- [AIM OF THE TASK] Look through the data below for the line with "running amid escalating conflict." and the line with "Presiding judge Isabelle", then output those two and all lines in between, exactly as written.

- [Saved entries]
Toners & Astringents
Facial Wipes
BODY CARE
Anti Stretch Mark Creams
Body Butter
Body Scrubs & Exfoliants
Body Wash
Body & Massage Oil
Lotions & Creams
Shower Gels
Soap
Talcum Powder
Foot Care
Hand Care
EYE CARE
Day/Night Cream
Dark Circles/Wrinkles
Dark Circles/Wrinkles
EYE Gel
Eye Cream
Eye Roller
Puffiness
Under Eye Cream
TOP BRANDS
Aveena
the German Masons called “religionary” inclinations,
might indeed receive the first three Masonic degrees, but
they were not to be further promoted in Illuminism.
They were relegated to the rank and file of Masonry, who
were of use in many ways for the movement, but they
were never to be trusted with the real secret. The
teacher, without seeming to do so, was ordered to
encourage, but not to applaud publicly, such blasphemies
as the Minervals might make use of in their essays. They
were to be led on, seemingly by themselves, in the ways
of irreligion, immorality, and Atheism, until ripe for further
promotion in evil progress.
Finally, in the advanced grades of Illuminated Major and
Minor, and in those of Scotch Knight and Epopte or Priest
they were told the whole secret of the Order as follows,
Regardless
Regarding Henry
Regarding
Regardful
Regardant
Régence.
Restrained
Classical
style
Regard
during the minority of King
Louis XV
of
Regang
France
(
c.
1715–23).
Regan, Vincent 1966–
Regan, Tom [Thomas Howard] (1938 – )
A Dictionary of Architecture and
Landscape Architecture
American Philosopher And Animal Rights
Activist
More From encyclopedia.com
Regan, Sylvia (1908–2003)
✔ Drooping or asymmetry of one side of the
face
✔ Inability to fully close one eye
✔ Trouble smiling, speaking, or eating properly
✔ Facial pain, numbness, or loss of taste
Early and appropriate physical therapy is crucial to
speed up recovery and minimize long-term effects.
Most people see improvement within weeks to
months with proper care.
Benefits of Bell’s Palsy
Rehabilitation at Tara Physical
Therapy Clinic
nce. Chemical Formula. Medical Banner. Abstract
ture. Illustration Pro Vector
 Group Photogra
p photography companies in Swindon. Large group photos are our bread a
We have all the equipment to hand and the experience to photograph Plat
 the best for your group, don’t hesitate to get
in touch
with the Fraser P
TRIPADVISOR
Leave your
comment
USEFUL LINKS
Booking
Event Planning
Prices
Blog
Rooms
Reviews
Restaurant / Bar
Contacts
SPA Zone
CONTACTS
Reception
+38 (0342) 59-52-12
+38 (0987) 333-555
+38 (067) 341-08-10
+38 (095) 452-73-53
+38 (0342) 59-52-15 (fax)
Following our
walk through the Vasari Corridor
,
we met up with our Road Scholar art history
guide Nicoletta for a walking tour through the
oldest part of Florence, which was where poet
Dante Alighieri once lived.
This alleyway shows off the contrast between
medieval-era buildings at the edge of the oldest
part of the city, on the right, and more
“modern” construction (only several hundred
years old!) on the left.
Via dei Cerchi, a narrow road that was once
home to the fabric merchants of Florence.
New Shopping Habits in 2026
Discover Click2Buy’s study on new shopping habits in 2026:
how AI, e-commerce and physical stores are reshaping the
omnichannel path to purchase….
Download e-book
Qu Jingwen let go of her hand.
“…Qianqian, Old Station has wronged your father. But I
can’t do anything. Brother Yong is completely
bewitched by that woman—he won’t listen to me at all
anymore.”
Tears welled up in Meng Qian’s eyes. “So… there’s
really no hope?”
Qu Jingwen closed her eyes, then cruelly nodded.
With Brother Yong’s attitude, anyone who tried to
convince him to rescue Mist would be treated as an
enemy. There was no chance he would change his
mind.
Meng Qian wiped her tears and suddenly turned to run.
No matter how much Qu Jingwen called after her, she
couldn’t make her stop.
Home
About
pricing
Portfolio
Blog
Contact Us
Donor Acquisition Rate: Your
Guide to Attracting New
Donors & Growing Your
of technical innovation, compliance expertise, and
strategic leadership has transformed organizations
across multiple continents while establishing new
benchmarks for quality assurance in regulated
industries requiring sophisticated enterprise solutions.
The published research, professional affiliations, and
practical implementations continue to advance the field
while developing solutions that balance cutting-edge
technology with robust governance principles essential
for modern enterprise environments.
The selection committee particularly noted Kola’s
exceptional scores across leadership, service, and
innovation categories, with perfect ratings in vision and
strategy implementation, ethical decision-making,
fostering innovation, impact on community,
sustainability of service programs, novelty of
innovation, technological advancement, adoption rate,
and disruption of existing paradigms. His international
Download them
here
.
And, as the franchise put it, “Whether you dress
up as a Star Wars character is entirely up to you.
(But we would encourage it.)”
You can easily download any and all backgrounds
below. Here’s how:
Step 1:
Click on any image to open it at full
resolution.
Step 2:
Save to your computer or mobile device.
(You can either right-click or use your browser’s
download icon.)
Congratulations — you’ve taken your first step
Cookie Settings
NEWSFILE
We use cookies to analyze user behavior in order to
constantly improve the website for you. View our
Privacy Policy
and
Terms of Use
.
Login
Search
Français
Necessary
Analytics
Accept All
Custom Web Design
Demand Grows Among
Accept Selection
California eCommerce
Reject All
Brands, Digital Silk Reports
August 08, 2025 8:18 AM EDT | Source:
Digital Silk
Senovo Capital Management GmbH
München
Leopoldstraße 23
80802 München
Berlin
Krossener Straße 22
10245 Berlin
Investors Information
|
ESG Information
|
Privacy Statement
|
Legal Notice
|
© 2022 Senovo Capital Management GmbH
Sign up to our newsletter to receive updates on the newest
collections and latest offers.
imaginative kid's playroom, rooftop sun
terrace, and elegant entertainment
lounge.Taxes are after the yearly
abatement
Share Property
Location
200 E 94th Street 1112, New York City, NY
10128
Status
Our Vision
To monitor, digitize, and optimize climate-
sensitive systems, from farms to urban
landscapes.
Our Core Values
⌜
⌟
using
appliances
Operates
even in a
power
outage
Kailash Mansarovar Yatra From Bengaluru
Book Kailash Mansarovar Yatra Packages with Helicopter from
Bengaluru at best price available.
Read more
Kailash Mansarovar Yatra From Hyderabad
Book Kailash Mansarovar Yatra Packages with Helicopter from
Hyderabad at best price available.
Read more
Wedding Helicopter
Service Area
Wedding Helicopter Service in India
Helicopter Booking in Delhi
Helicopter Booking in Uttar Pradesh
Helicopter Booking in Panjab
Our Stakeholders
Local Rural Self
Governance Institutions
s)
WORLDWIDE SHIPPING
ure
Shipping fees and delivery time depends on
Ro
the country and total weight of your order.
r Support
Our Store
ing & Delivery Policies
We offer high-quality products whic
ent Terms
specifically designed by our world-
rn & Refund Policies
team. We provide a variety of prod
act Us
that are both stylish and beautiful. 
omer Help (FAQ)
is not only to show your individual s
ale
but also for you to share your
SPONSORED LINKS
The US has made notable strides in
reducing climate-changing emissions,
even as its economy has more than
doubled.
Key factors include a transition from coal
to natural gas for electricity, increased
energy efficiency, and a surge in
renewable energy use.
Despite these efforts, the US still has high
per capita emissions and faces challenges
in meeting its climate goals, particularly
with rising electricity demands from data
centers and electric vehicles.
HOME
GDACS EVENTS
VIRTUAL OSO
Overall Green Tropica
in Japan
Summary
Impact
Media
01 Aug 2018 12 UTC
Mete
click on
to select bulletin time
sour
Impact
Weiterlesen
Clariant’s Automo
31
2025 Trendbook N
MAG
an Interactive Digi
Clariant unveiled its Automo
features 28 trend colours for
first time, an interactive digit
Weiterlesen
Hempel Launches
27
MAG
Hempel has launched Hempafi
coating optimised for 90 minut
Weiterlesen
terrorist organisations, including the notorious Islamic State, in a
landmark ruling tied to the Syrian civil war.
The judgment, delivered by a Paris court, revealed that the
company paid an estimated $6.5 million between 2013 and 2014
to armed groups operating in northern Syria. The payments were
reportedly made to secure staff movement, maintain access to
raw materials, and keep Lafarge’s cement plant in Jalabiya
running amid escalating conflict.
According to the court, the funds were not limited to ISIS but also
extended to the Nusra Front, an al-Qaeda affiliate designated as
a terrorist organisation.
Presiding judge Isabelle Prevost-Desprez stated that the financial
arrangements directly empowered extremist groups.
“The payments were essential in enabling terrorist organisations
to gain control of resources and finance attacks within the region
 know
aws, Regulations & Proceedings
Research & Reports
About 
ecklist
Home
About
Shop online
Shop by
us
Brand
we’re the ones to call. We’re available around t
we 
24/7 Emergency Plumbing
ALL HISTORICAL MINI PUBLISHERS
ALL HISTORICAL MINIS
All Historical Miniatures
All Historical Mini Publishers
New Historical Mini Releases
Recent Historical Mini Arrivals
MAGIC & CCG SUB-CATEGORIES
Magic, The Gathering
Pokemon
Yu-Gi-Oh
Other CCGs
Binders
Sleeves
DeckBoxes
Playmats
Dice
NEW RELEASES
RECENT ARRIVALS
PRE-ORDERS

- [EXPECTED ANSWER]
running amid escalating conflict.
According to the court, the funds were not limited to ISIS but also
extended to the Nusra Front, an al-Qaeda affiliate designated as
a terrorist organisation.
Presiding judge Isabelle Prevost-Desprez stated that the financial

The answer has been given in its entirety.